I still can’t believe Mike Seaver's dad died. I had such a crush on Mike when I was growing up and loved the show Growing Pains. As a Gen Xer, I grew up in the in the world of broken homes and absentee fathers. So I looked forward to romantic comedies and weekly sitcoms that told stories of perky families and wrapped up with a happy ending in 30 minutes or less.
Inspired by the sitcoms and ABC after school specials, Gen Xers like me have hovered over our snowflakes, and yearned to give them the childhood we didn’t have. While we tried to create the perfect sitcom family life, the line between reality and fiction became blurred. Authenticity was lost, and the Millennials are on the hunt to find it again.
Back when MTV actually showed music videos, they introduced us to one of the first reality television shows, The Real World. It was wildly popular and reality television quickly replaced scripted sitcoms. News and weather necessarily morphed into entertainment as it tried to fill a 24-hour cycle. These changes to the news stations have had Baby Boomers tuning in, and Millennials turning it off.

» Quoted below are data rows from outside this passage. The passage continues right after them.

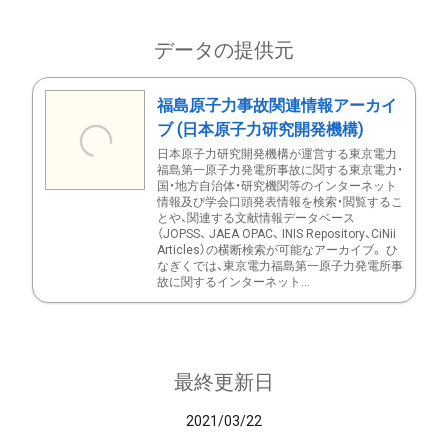
データの提供元
福島原子力事故関連情報アーカイ
ブ (日本原子力研究開発機構)
日本原子力研究開発機構が運営する東京電力
福島第一原子力発電所事故に関する東京電力・
国・地方自治体・研究機関等のインターネット
情報及び学会口頭発表情報を検索・閲覧するこ
とや、関連する文献情報データベース
（JOPSS、 JAEA OPAC、 INIS Repository、CiNii
Articles）の横断検索が可能なアーカイブ。 ひ
なぎくでは、東京電力福島第一原子力発電所事
故に関するインターネット...
最終更新日
2021/03/22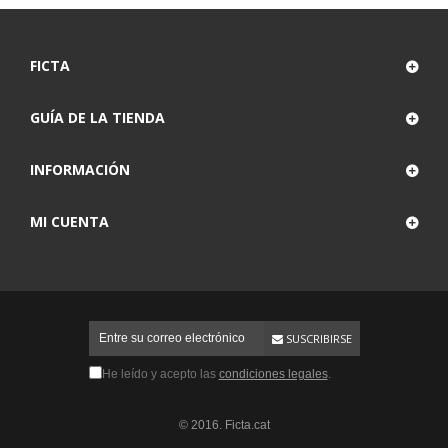
FICTA
GUÍA DE LA TIENDA
INFORMACIÓN
MI CUENTA
SUSCRIBIRSE
He leído y acepto las
condiciones legales
.
© 2016. Ficta.cat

The 2016 presidential election was a culmination of this generational struggle. It was a last ditch effort by baby boomers to elect one of their own to fix the mess they made. They turned out in droves to enthusiastically vote for Donald Trump. Meanwhile Gen Xers cynically chuckled in the corner chanting either “burn it down” or mumbling, “think I'll skip this one and go get a beer.”
But the Millennial's have been on the hunt in 2016. They've been on the hunt for something authentic and real. After placing their hope in the change promised by President Obama, they were determined not to fall for the same platitudes again. They have learned that unicorns are not real and politicians will lie. And while everyone may get a ribbon, not everyone gets a job.
They're not cynical. They're just searching. Searching for something that's real, authentic, and even a little gritty. That's why they were drawn to Bernie Sanders and Ted Cruz, who were polar opposites in their political views, but share authenticity that was attractive to Millennials.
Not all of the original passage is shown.